We turn to the reason he is giving the interview, for Fellner generally
prefers to stay in the background. Sitting in a conference room next to
his London office, the stubble-faced producer locks eyes and talks about
one of his big passions, “to encourage people to go back to seeing films
the way they were designed to be viewed... on the big screen” and to
“bring film into the classroom”.
He chairs the Into Film charity and this week is the start of its annual
festival, which will involve 400,000 five- to 19-year-olds at 2,700
screenings and events across Britain. Movies can be “a very powerful
tool to open doors for teachers to find ways of engaging their pupils”,
says Fellner. “You show them The Bridge on the River Kwai,
and suddenly they will be interested in the Second World War – why was
Japan in Burma? Where is Burma? What were we doing there? What was
colonisation all about? What was the British Empire? All from just
watching a movie.”
The father of five, who lives with his partner, Laura Bailey, in London,
recently gave a talk to children in Tower Hamlets. “I could tell that
the young people thought I came from another planet.” He was privately
educated at Cranleigh School in Surrey but, while he had a “decent
education”, he insists: “I didn’t have any ‘ins’, I didn’t
have any contacts, so that’s what I try to explain to young people. If
you really want it, even though it feels like a million miles from Tower
Hamlets to the West End, it is do-able.”
He did not spend his childhood dreaming of making films, but enjoyed
working on school plays. “I wanted to be in music, film or theatre. I
didn’t know how to get into any of them. I knew I couldn’t be a
performer, I knew I had no aptitude in front of an audience, but I wanted
to be engaged in something that was creative.”

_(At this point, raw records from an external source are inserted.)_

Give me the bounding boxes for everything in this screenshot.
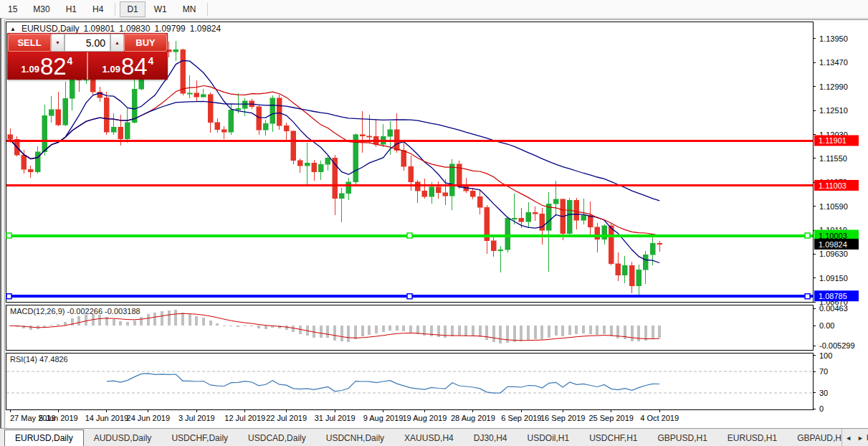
rsi-pane-frame — [6, 354, 814, 410]
macd-tick-label: 0.00 — [819, 321, 834, 330]
candle — [56, 110, 61, 125]
level-handle[interactable] — [6, 294, 11, 299]
date-tick-label: 28 Aug 2019 — [451, 414, 495, 422]
price-axis: 1.139501.134701.129901.125101.120301.115… — [813, 34, 855, 413]
chart-title-bar: ▲ EURUSD,Daily 1.09801 1.09830 1.09799 1… — [10, 24, 221, 34]
candle — [477, 196, 482, 207]
candle — [291, 131, 296, 161]
buy-price-display[interactable]: 1.09 84 4 — [88, 52, 168, 80]
price-divider — [87, 52, 88, 80]
candle — [263, 123, 268, 130]
date-tick-label: 24 Jun 2019 — [127, 414, 171, 422]
main-chart-canvas[interactable]: 1.139501.134701.129901.125101.120301.115… — [6, 22, 868, 428]
candle — [401, 151, 406, 166]
candle — [553, 199, 558, 204]
timeframe-button-m30[interactable]: M30 — [26, 1, 57, 17]
volume-increase-button[interactable]: ▲ — [110, 34, 124, 52]
tab-xauusd-h4[interactable]: XAUUSD,H4 — [394, 430, 464, 446]
price-tick-label: 1.09150 — [819, 274, 848, 283]
timeframe-button-h1[interactable]: H1 — [59, 1, 84, 17]
volume-decrease-button[interactable]: ▼ — [51, 34, 65, 52]
tab-eurusd-daily[interactable]: EURUSD,Daily — [4, 430, 84, 446]
level-handle[interactable] — [805, 294, 810, 299]
sell-price-display[interactable]: 1.09 82 4 — [7, 52, 87, 80]
chart-tab-bar: EURUSD,DailyAUDUSD,DailyUSDCHF,DailyUSDC… — [0, 428, 868, 446]
tab-dj30-h4[interactable]: DJ30,H4 — [464, 430, 518, 446]
candle — [104, 98, 109, 132]
rsi-value: 47.4826 — [39, 355, 68, 364]
candle — [595, 227, 600, 239]
candle — [22, 155, 27, 169]
tab-audusd-daily[interactable]: AUDUSD,Daily — [84, 430, 162, 446]
collapse-panel-icon[interactable]: ▲ — [10, 26, 16, 32]
rsi-indicator-label: RSI(14) 47.4826 — [10, 355, 68, 364]
price-tick-label: 1.12510 — [819, 106, 848, 115]
price-tick-label: 1.13470 — [819, 58, 848, 67]
macd-tick-label: 0.00463 — [819, 304, 848, 313]
tab-usdcnh-daily[interactable]: USDCNH,Daily — [316, 430, 394, 446]
candle — [498, 250, 503, 251]
candle — [42, 115, 47, 152]
toolbar-separator — [115, 3, 115, 16]
candle — [125, 123, 130, 139]
price-tick-label: 1.13950 — [819, 34, 848, 43]
candle — [533, 212, 538, 214]
candle — [242, 101, 247, 108]
candle — [546, 204, 551, 230]
candle — [574, 200, 579, 220]
level-handle[interactable] — [407, 233, 412, 238]
candle — [409, 166, 414, 182]
tab-usdcad-daily[interactable]: USDCAD,Daily — [238, 430, 316, 446]
ohlc-open: 1.09801 — [84, 24, 115, 34]
candle — [512, 218, 517, 219]
level-handle[interactable] — [805, 233, 810, 238]
timeframe-button-d1[interactable]: D1 — [120, 1, 145, 17]
tab-usdoil-h1[interactable]: USDOil,H1 — [517, 430, 579, 446]
level-handle[interactable] — [407, 294, 412, 299]
candle — [8, 135, 13, 140]
date-tick-label: 3 Jul 2019 — [178, 414, 215, 422]
chart-symbol-title: EURUSD,Daily — [22, 24, 80, 34]
candle — [173, 49, 178, 52]
volume-input[interactable]: 5.00 — [65, 34, 110, 52]
sell-price-pipette: 4 — [67, 55, 73, 67]
candle — [305, 163, 310, 166]
buy-button[interactable]: BUY — [124, 34, 167, 52]
tab-scroll-right-icon[interactable]: ► — [857, 435, 864, 442]
price-tick-label: 1.09630 — [819, 250, 848, 258]
candle — [519, 218, 524, 222]
date-tick-label: 9 Aug 2019 — [363, 414, 404, 422]
candle — [187, 93, 192, 95]
timeframe-button-mn[interactable]: MN — [176, 1, 204, 17]
level-3-badge-text: 1.08785 — [819, 292, 847, 300]
candle — [505, 218, 510, 250]
current-price-badge-text: 1.09824 — [819, 240, 847, 249]
ohlc-low: 1.09799 — [154, 24, 185, 34]
level-handle[interactable] — [6, 233, 11, 238]
candle — [650, 243, 655, 255]
tab-gbpusd-h1[interactable]: GBPUSD,H1 — [648, 430, 717, 446]
timeframe-button-15[interactable]: 15 — [1, 1, 24, 17]
candle — [28, 169, 33, 171]
candle — [636, 270, 642, 286]
candle — [629, 265, 634, 286]
candle — [622, 265, 627, 275]
timeframe-button-w1[interactable]: W1 — [147, 1, 174, 17]
tab-eurusd-h1[interactable]: EURUSD,H1 — [717, 430, 787, 446]
tab-usdchf-daily[interactable]: USDCHF,Daily — [161, 430, 238, 446]
candle — [221, 130, 226, 132]
sell-button[interactable]: SELL — [8, 34, 51, 52]
timeframe-button-h4[interactable]: H4 — [85, 1, 110, 17]
date-tick-label: 4 Oct 2019 — [640, 414, 679, 422]
candle — [63, 98, 68, 125]
candle — [339, 194, 344, 199]
date-tick-label: 5 Jun 2019 — [39, 414, 77, 422]
price-tick-label: 1.12990 — [819, 82, 848, 91]
tab-scroll-left-icon[interactable]: ◄ — [845, 435, 852, 442]
window-frame-line — [0, 18, 1, 446]
candle — [346, 182, 351, 194]
candle — [111, 127, 116, 132]
sell-price-prefix: 1.09 — [22, 64, 39, 75]
candle — [118, 127, 123, 139]
tab-usdchf-h1[interactable]: USDCHF,H1 — [579, 430, 647, 446]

Fellner studied stage management at the Guildhall School of Music and
Drama but dropped out after a year. It was the early 1980s, when there was
a “closed shop” in film and theatre, but “music wasn’t unionised
... So I sent thousands of letters, banged on doors, and one day managed
to get a job at a music video company right in the early days of music
videos, as a runner”. He graduated from pop videos to film, and in 1992
joined Working Title Films.
British film is in good shape, for which the former Prime Minister Gordon
Brown deserves some credit, according to the producer. “Every year when
the awards calendar comes around, you will always see British talent.
Given that we are such a small piece of the global entertainment pie I
think that says a lot about how the industry is going. Ten years ago,
Gordon Brown changed the way in which films could be funded through tax
credits.... This is the first time that one programme has been properly
supported by consecutive governments and it is proving to be an amazing
thing. It’s encouraging external investment from Hollywood studios and
many other foreign companies that are coming here.”
Producing films is not easy. “It’s a very, very, very tough job
because it’s straddling so many different things, from creative to
business to psychological, to emotional.” And once shooting starts “it
is quite tiring but also stressful, because you are spending two or three
hundred thousand dollars a day”.
He cites a recent problem on the set of Bridget Jones’s Baby with
Renée Zellweger and Colin Firth. “The ceiling fell down on a location
we were in and suddenly you lose two or three hours, and then what are you
going to do? You’ve got to get out of that location that night and you
still have to get those shots.”
But he would not have it any other way. “We are incredibly privileged to
have the ability to be able to tell stories and get them out there.”
Asked about the film he’s proudest of, Fellner picks Sid and
Nancy, a biopic of Sex Pistols bassist Sid Vicious and his girlfriend
Nancy Spungeon, and the first film he produced. He grins as he recalls the
film being screened at the Cannes film festival in 1986. Hundreds of punks
had turned up. “There was just this almighty fight as the front doors
got smashed and the police got into a fight with the punks and it was
like, ‘OK, I love the film industry’, and that was a great moment.”